Exercise goal
Restate the records below word for word, and omit the images they hold.

[Records from a data source]
.....
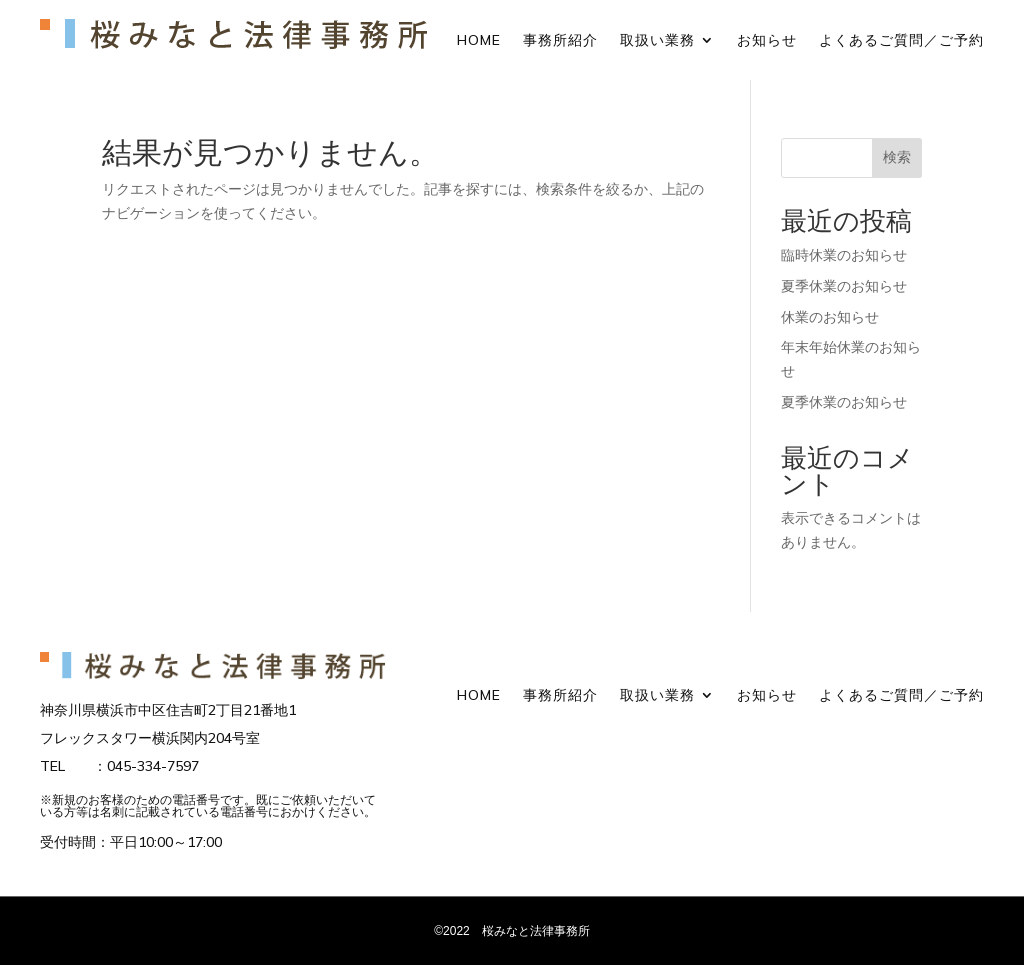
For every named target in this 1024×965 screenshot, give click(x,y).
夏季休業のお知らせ (844, 286)
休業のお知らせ (830, 317)
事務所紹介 (560, 41)
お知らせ (767, 41)
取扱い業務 (657, 41)
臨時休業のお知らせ (844, 255)
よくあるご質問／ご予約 (901, 41)
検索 (897, 157)
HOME (479, 41)
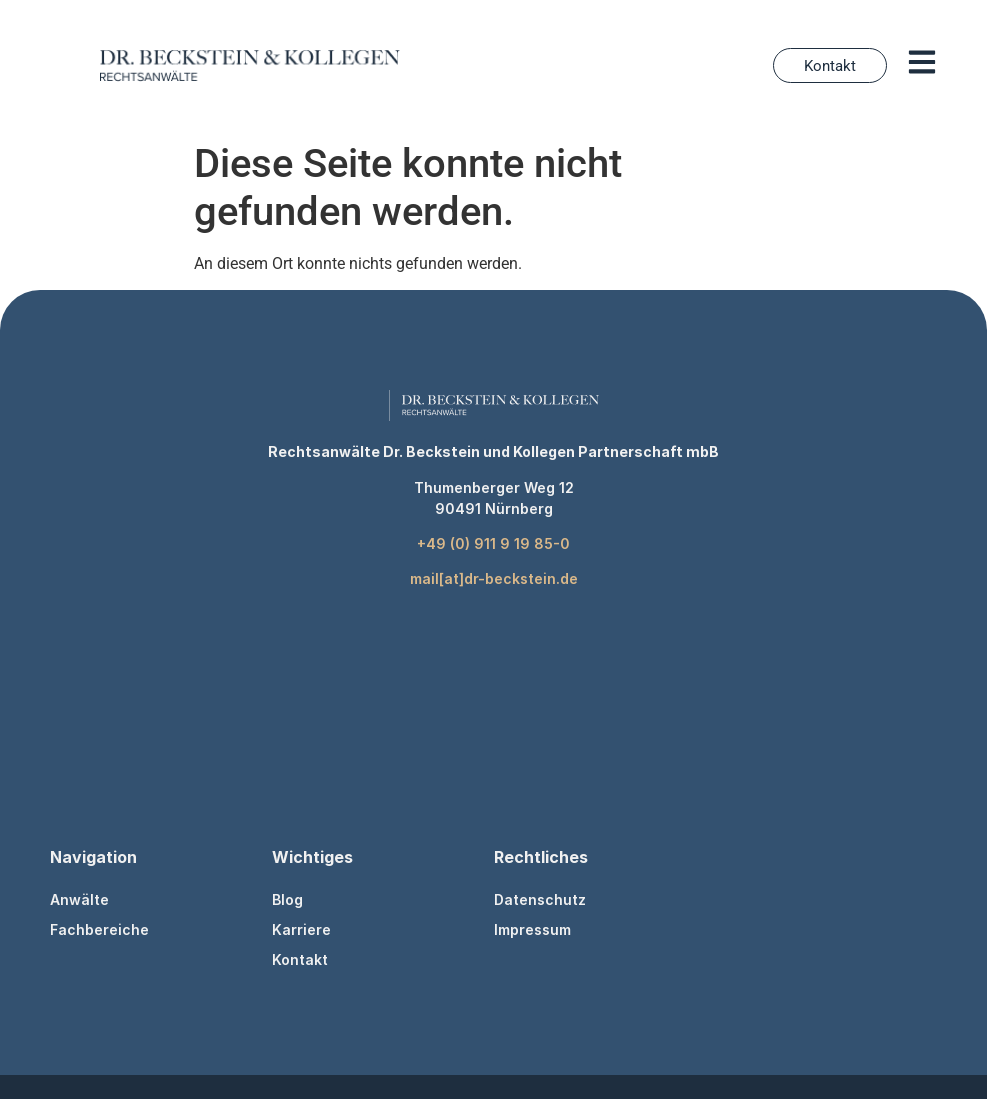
.....
Result of this exercise
For every named target in this 1024×965 screenshot, give click(x,y).
夏季休業のお知らせ (844, 286)
休業のお知らせ (830, 317)
事務所紹介 (560, 41)
お知らせ (767, 41)
取扱い業務 (657, 41)
臨時休業のお知らせ (844, 255)
よくあるご質問／ご予約 (901, 41)
検索 (897, 157)
HOME (479, 41)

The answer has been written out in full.